Dances With Films‘ first-ever virtual film festival experience was certainly different for me as a viewer. Rather than seeing shorts and features, both docs and narratives, on a wide screen at the TCL Chinese, I mostly viewed films on my iPhone 11; occasionally varying to my Mac. But it was nonetheless exciting and seamless.

The tech was flawless moving between the streaming of the films and the terrific zoom live Q & A’s with filmmakers. Just like at the actual theater, we could arrive early (I admit I rarely got there before the festival’s promo trailer) and hear a musical program culled from music in the films screened.

And best of all the quality of the films and the format of screening – looked just as great on my small screen as on a large screen. Would I rather be in the theater, eating dark-chocolate Raisinettes, theatre nachos, or take out sushi? Yes. But this way, I didn’t have to drive to Hollywood every day. The only glitch was not being able to take in the opening night premiere film, but I’m hoping to pick that up as a screener later.

I have a lot of favorites in shorts and features, and regrets that I couldn’t view every screening; there was nothing that I viewed that I regret seeing.

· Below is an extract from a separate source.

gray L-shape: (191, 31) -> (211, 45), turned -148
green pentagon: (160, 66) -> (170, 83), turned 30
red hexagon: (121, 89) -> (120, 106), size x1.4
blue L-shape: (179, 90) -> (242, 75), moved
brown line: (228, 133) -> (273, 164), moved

Those second screenings were a wonderful addition to the festival, coming in handy for me with a packed schedule and viewing wishes more extensive that I could achieve.

Here are some capsule reviews:

Friday Night Midnight Shorts 1

A treat of fun and genuinely creepy horror shorts. Some brief but effective: the trapped-on-a-subway story of overcoming fear, Creature; others longer – the witty caper gone-bad of Buffalo Scientists, in which a convenience store robbery leads to a break-in at a cult, involving a former high school teacher and his students. While all were good, my three favorites were Ghosted, The Gift, and Smiley Death Face.

The Gift

Ghosted told a genuinely jump-scare chilling time-warp haunted house story from the perspective of the creators of a ghost-chasing reality series. The Gift offered a riveting, poetic, and psychologically terrifying story of a picked-on student in a small-town school, and the crow-girl who befriends and defends her. Magical realism at its best. Ominous, perfectly played, and pure fun in the end was Smiley Death Face, in which a ghost discovers emojiis.

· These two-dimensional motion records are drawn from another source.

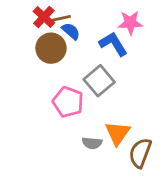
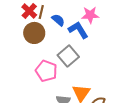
brown line: (61, 18) -> (41, 12), turned -64
blue semicircle: (71, 31) -> (58, 20), moved

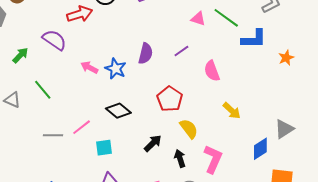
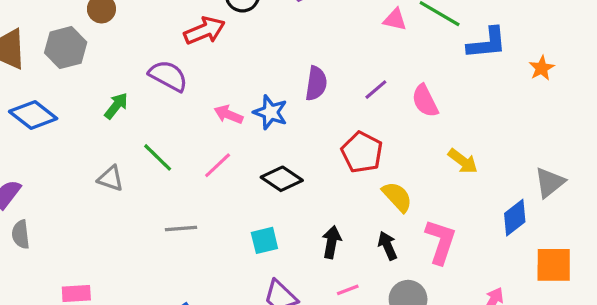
purple line: (181, 51) -> (376, 90), moved
pink line: (82, 127) -> (218, 165), moved
black arrow: (153, 143) -> (332, 242), moved, turned -30

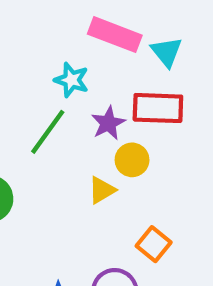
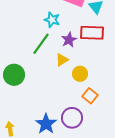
yellow circle: (132, 160) -> (80, 74), moved
yellow triangle: (102, 190) -> (62, 60), moved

Above, from Smiley Death Face

Other nicely creepy shorts in the block included the evocative Strip; Betty June Gloom, with it’s ominious and woeful titular character; Dying Message – which amusingly took on whether or not your average horror scenario could work in real life; and Green Cobra, which looked at a hit-woman’s resume.

Saturday began with Dances with Kids Program 1 – being at home, I was able to introduce a 5-year old to the festival. All smart and intriguing, the 5-year-old music-lover’s favorite was Coughing Up Flowers, the all-musical take on a Japanese love story legend. Directed by a talented 8-year-old, The Butler and the Ball brings joy into a reclusive artist’s life and that of a lonely boy.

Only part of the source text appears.